### [Task instructions]
Include in the reply only the lines from the start of the data below through the line containing "Poncer la zone pour une surface lisse", reproduced exactly and with no pictures.

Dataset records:
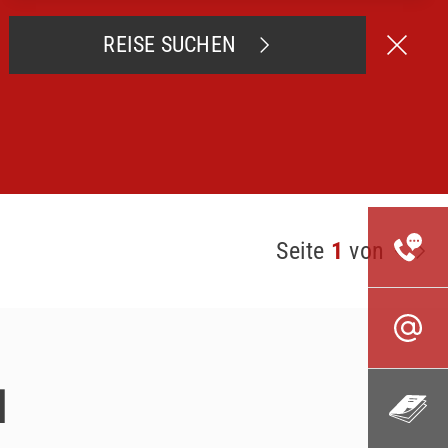
REISE SUCHEN
Seite
1
von
u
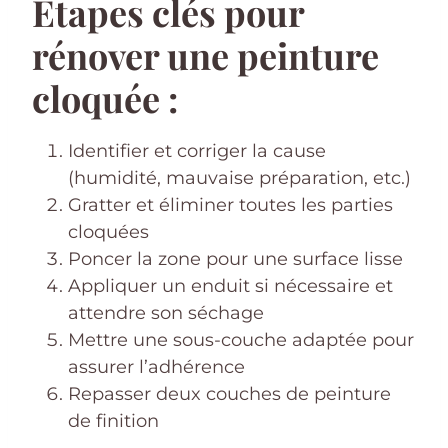
Étapes clés pour
rénover une peinture
cloquée :
Identifier et corriger la cause
(humidité, mauvaise préparation, etc.)
Gratter et éliminer toutes les parties
cloquées
Poncer la zone pour une surface lisse
Appliquer un enduit si nécessaire et
attendre son séchage
Mettre une sous-couche adaptée pour
assurer l’adhérence
Repasser deux couches de peinture
de finition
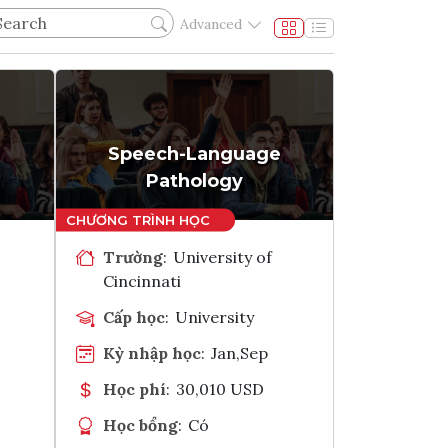
Advanced
Speech-Language
Pathology
Trường
:
University of
Cincinnati
Cấp học
:
University
Kỳ nhập học
:
Jan,Sep
Học phí
:
30,010 USD
Học bổng
:
Có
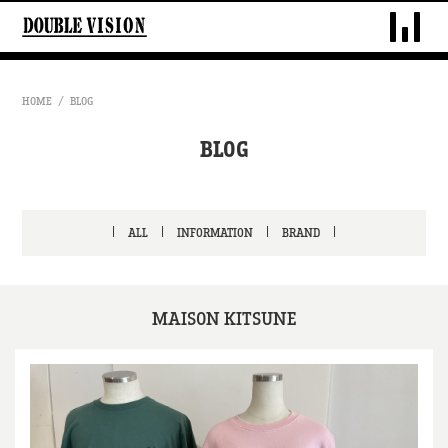
DOUBLE VIS
HOME
BLOG
BLOG
ALL
INFORMATION
BRAND
MAISON KITSUNE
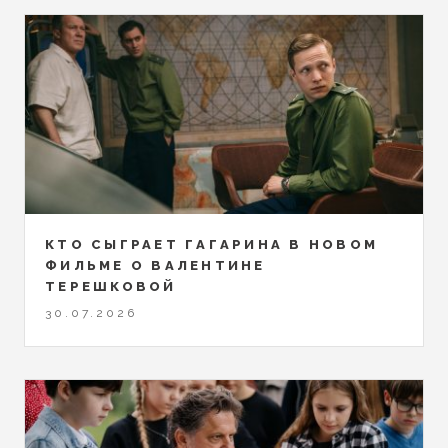
КТО СЫГРАЕТ ГАГАРИНА В НОВОМ
ФИЛЬМЕ О ВАЛЕНТИНЕ
ТЕРЕШКОВОЙ
30.07.2026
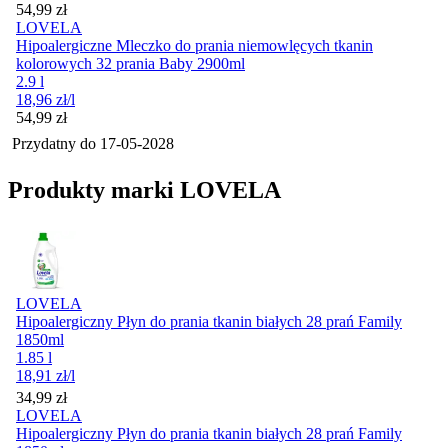
Cena
54,99
zł
LOVELA
Hipoalergiczne Mleczko do prania niemowlęcych tkanin
kolorowych 32 prania Baby 2900ml
2.9 l
18,96
zł
/l
Cena
54,99
zł
Przydatny do
17-05-2028
Produkty marki LOVELA
LOVELA
Hipoalergiczny Płyn do prania tkanin białych 28 prań Family
1850ml
1.85 l
18,91
zł
/l
Cena
34,99
zł
LOVELA
Hipoalergiczny Płyn do prania tkanin białych 28 prań Family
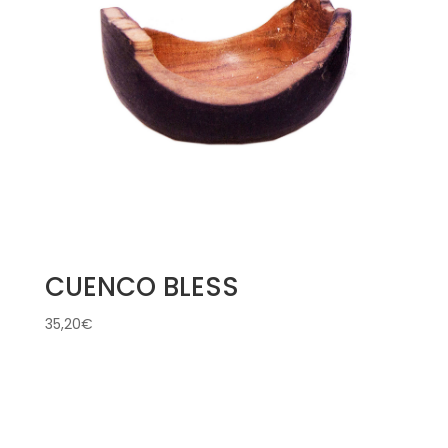
CUENCO BLESS
35,20
€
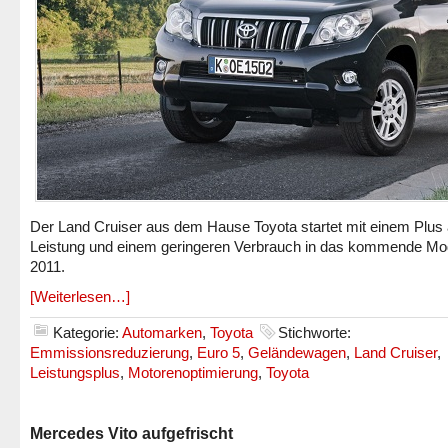
Der Land Cruiser aus dem Hause Toyota startet mit einem Plus
Leistung und einem geringeren Verbrauch in das kommende Mod
2011.
[Weiterlesen…]
Kategorie:
Automarken
,
Toyota
Stichworte:
Emmissionsreduzierung
,
Euro 5
,
Geländewagen
,
Land Cruiser
,
Leistungsplus
,
Motorenoptimierung
,
Toyota
Mercedes Vito aufgefrischt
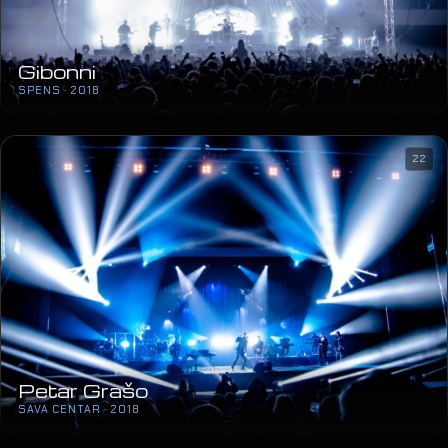
Gibonni
SPENS · 2018
22
Petar Grašo
SAVA CENTAR · 2018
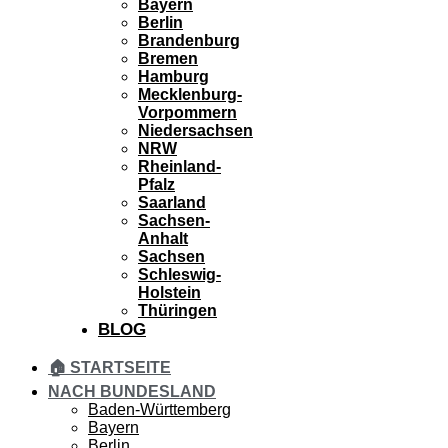
Bayern
Berlin
Brandenburg
Bremen
Hamburg
Mecklenburg-
Vorpommern
Niedersachsen
NRW
Rheinland-
Pfalz
Saarland
Sachsen-
Anhalt
Sachsen
Schleswig-
Holstein
Thüringen
BLOG
🏠 STARTSEITE
NACH BUNDESLAND
Baden-Württemberg
Bayern
Berlin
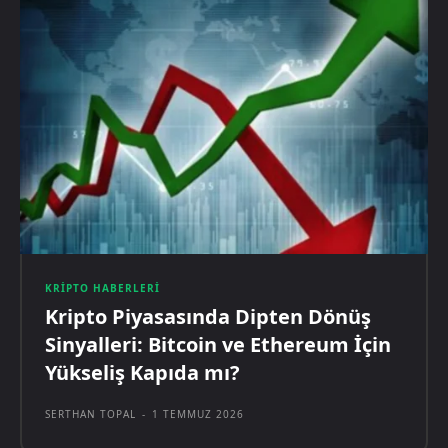
KRIPTO HABERLERI
Kripto Piyasasında Dipten Dönüş
Sinyalleri: Bitcoin ve Ethereum İçin
Yükseliş Kapıda mı?
SERTHAN TOPAL
-
1 TEMMUZ 2026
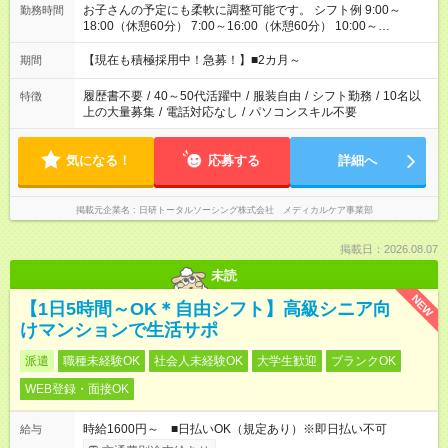
お子さんの予定にも柔軟に調整可能です。 シフト例 9:00～
勤務時間
18:00（休憩60分） 7:00～16:00（休憩60分） 10:00～
19:00（休憩60分） ※Wワーク希望の方へ 今ご覧のお仕事で希
望する勤務時間と、もう1つのお仕事の勤務時間の合計が 週40
【現在も積極採用中！急募！】■2カ月～
期間
時間を超えなければOKです。
履歴書不要
/
40～50代活躍中
/
服装自由
/
シフト勤務
/
10名以
特徴
上の大量募集
/
電話対応なし
/
パソコンスキル不要
気になる！
応募する
詳細へ
掲載元企業名
日研トータルソーシング株式会社 メディカルケア事業部
掲載日：2026.08.07
未読
NEW
【1日5時間～OK＊自由シフト】高級シニア向
けマンションで生活サポ
派遣
職種未経験OK
社会人未経験OK
大学生歓迎
ブランクOK
WEB登録・面接OK
時給1600円～ ■日払いOK（規定あり）※即日払い不可
給与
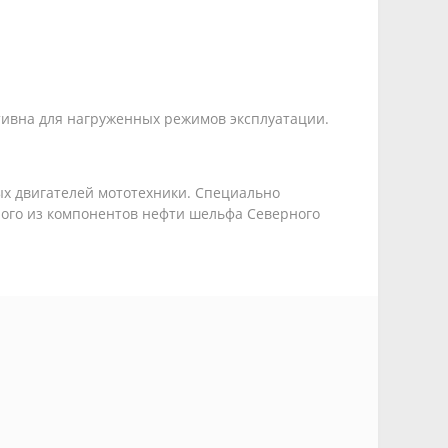
тивна для нагруженных режимов эксплуатации.
ых двигателей мототехники. Специально
ного из компонентов нефти шельфа Северного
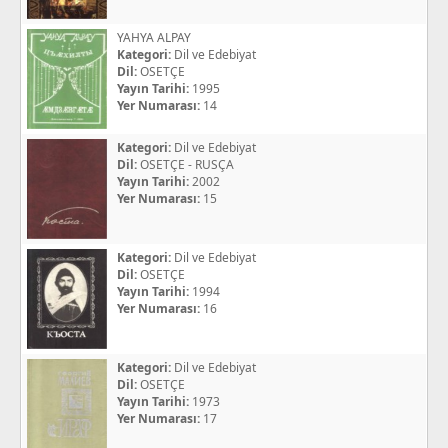
YAHYA ALPAY
Kategori:
Dil ve Edebiyat
Dil:
OSETÇE
Yayın Tarihi:
1995
Yer Numarası:
14
Kategori:
Dil ve Edebiyat
Dil:
OSETÇE - RUSÇA
Yayın Tarihi:
2002
Yer Numarası:
15
Kategori:
Dil ve Edebiyat
Dil:
OSETÇE
Yayın Tarihi:
1994
Yer Numarası:
16
Kategori:
Dil ve Edebiyat
Dil:
OSETÇE
Yayın Tarihi:
1973
Yer Numarası:
17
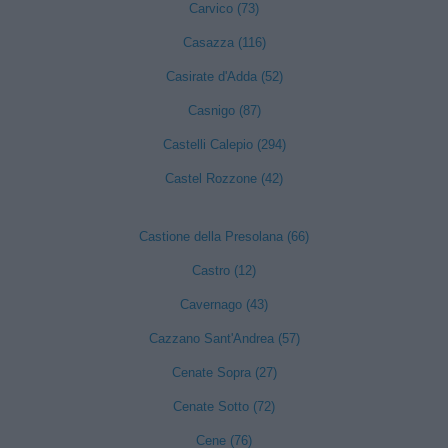
Carvico (73)
Casazza (116)
Casirate d'Adda (52)
Casnigo (87)
Castelli Calepio (294)
Castel Rozzone (42)
Castione della Presolana (66)
Castro (12)
Cavernago (43)
Cazzano Sant'Andrea (57)
Cenate Sopra (27)
Cenate Sotto (72)
Cene (76)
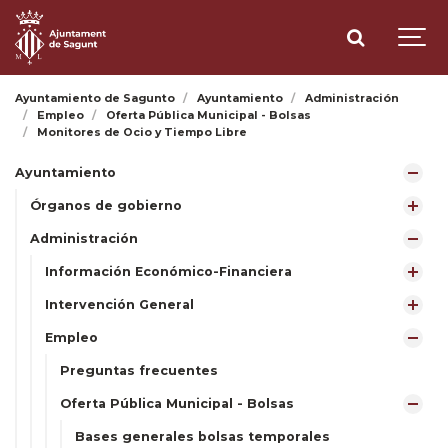
Ayuntamiento de Sagunto
Ayuntamiento
Administración
Empleo
Oferta Pública Municipal - Bolsas
Monitores de Ocio y Tiempo Libre
Ayuntamiento
Órganos de gobierno
Administración
Información Económico-Financiera
Intervención General
Empleo
Preguntas frecuentes
Oferta Pública Municipal - Bolsas
Bases generales bolsas temporales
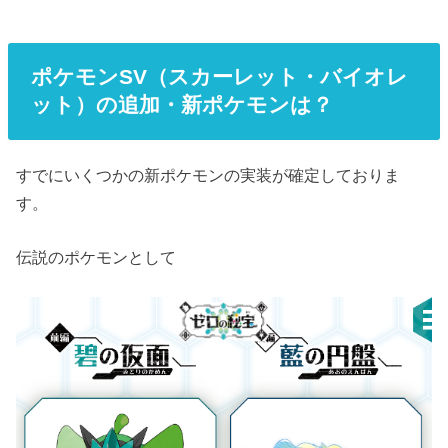
ポケモンSV（スカーレット・バイオレ
ット）の追加・新ポケモンは？
すでにいくつかの新ポケモンの実装が確定しておりま
す。
伝説のポケモンとして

### [Output for this task]
REISE SUCHEN
Seite
1
von
u
Étapes clés pour
rénover une peinture
cloquée :
Identifier et corriger la cause
(humidité, mauvaise préparation, etc.)
Gratter et éliminer toutes les parties
cloquées
Poncer la zone pour une surface lisse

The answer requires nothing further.